Although a single party in charge in Washington is common at the beginning of a new president’s term, there has only been one presidency since 1969 where control has lasted beyond the following midterm election. That was during Democratic President Jimmy Carter’s one term in office, when Democrats retained leadership of the House and Senate in both the 95th and the 96th Congress (1977-1978 and 1979-1980). Republican George W. Bush also enjoyed single-party control for several years (during the 108th and 109th Congress, spanning 2003-2006), but not at the beginning of his tenure.

Republican Donald Trump (2017) and Democrats Barack Obama (2009) and Bill Clinton (1993) all entered office with the House and Senate led by their respective party. In each of these presidencies, at least one chamber flipped in the following election. For example, during the 1994 midterms following Clinton’s election, both houses switched from a Democratic to Republican majority.

Between the turn of the century and the 1970s, one-party control of the legislative and executive branches often lasted several consecutive congressional sessions. The longest such stretch lasted nearly 26 years. Republicans led all three from March 1921 to March 1933, when Democrats took over and maintained power until January 1947.

Since then, the longest period of leadership for any one party has been eight years, when Democrats maintained one-party control from the beginning of President John F. Kennedy’s term (87th Congress of 1961-1962) to the end of Lyndon B. Johnson’s (90th Congress of 1967-1968). In the 27 congressional sessions following Johnson’s presidency, one-party control has existed for just eight total sessions.

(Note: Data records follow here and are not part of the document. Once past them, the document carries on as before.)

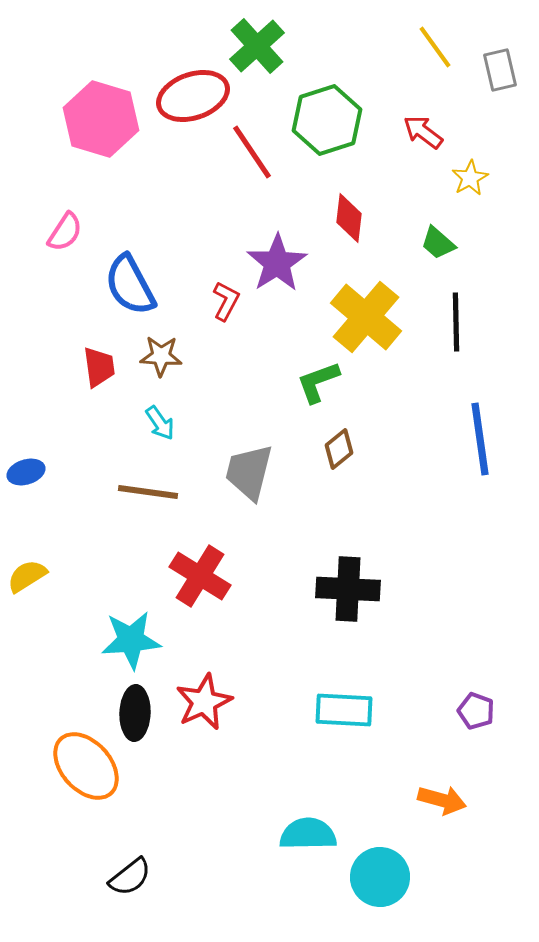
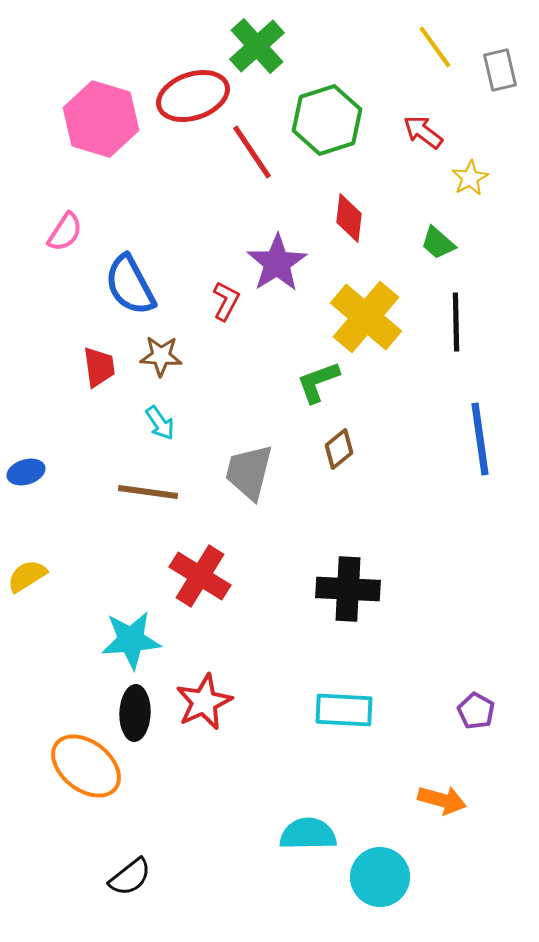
purple pentagon: rotated 9 degrees clockwise
orange ellipse: rotated 10 degrees counterclockwise
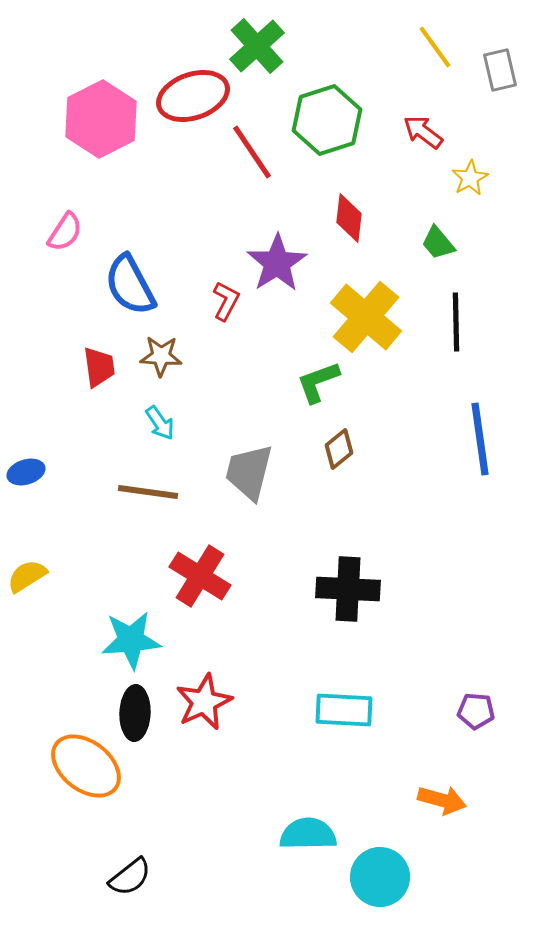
pink hexagon: rotated 16 degrees clockwise
green trapezoid: rotated 9 degrees clockwise
purple pentagon: rotated 24 degrees counterclockwise
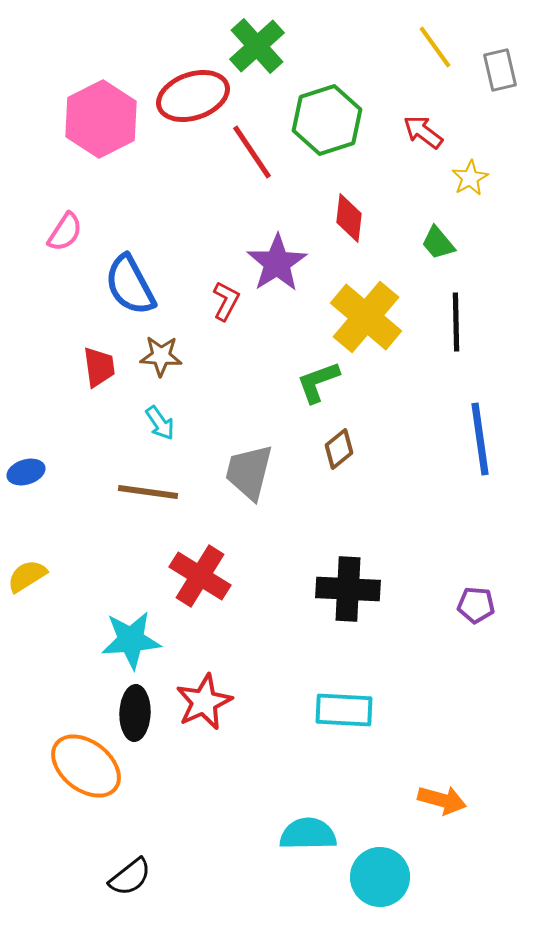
purple pentagon: moved 106 px up
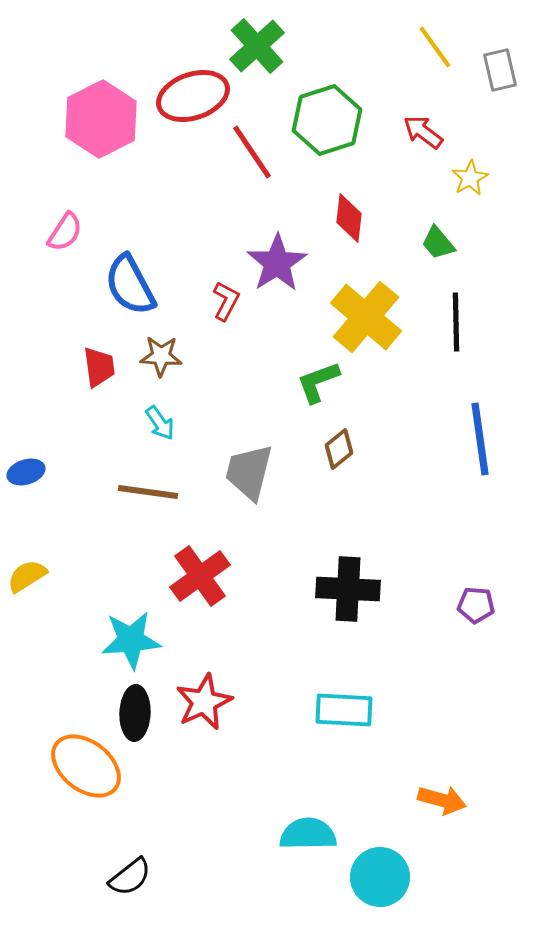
red cross: rotated 22 degrees clockwise
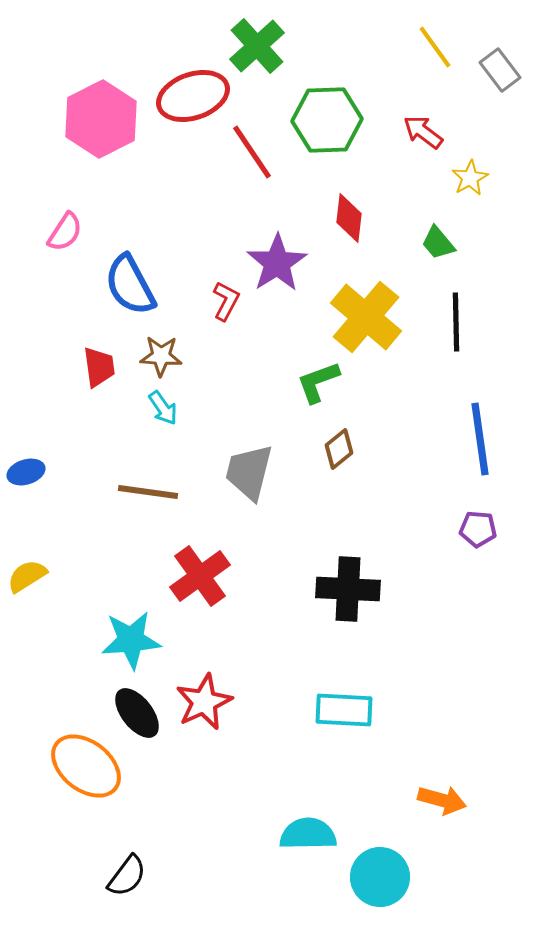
gray rectangle: rotated 24 degrees counterclockwise
green hexagon: rotated 16 degrees clockwise
cyan arrow: moved 3 px right, 15 px up
purple pentagon: moved 2 px right, 76 px up
black ellipse: moved 2 px right; rotated 40 degrees counterclockwise
black semicircle: moved 3 px left, 1 px up; rotated 15 degrees counterclockwise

Single-party control of Congress typically hasn’t led to an increase in legislative productivity

During at least the last 16 congressional sessions, starting with the 101st Congress (1989-1990), single-party dominance in Washington hasn’t necessarily corresponded with high levels of legislative productivity, as measured by a Pew Research Center analysis of “substantive” legislation passed in each Congress. (Our analysis defines substantive legislation as legislation that changed written law, spent money or established policy, no matter how minor.)

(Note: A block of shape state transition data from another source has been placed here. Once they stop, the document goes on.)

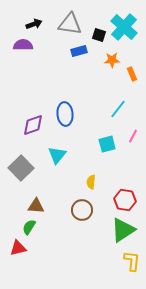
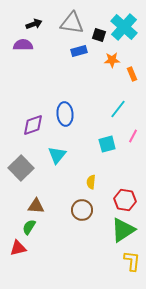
gray triangle: moved 2 px right, 1 px up
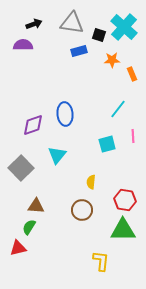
pink line: rotated 32 degrees counterclockwise
green triangle: rotated 32 degrees clockwise
yellow L-shape: moved 31 px left
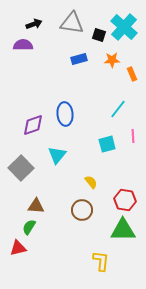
blue rectangle: moved 8 px down
yellow semicircle: rotated 136 degrees clockwise
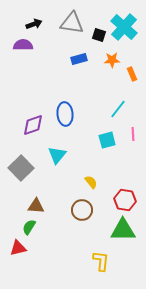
pink line: moved 2 px up
cyan square: moved 4 px up
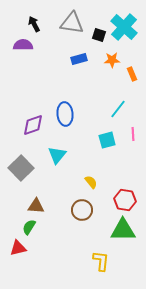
black arrow: rotated 98 degrees counterclockwise
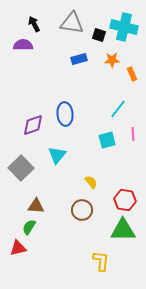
cyan cross: rotated 28 degrees counterclockwise
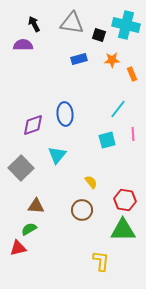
cyan cross: moved 2 px right, 2 px up
green semicircle: moved 2 px down; rotated 28 degrees clockwise
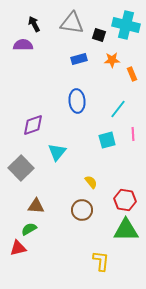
blue ellipse: moved 12 px right, 13 px up
cyan triangle: moved 3 px up
green triangle: moved 3 px right
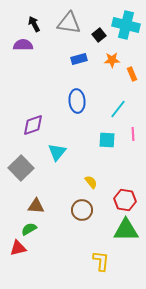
gray triangle: moved 3 px left
black square: rotated 32 degrees clockwise
cyan square: rotated 18 degrees clockwise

In that more than three-decade span, four of the five most productive sessions occurred during periods of divided government. The three sessions with the highest legislative productivity rates – when between 80% and 89% of the bills passed were substantive – all occurred during divided government under the Clinton administration. During the 108th Congress (2003-2004), the most productive session under unified control, about three-quarters (74%) of legislation passed was substantive.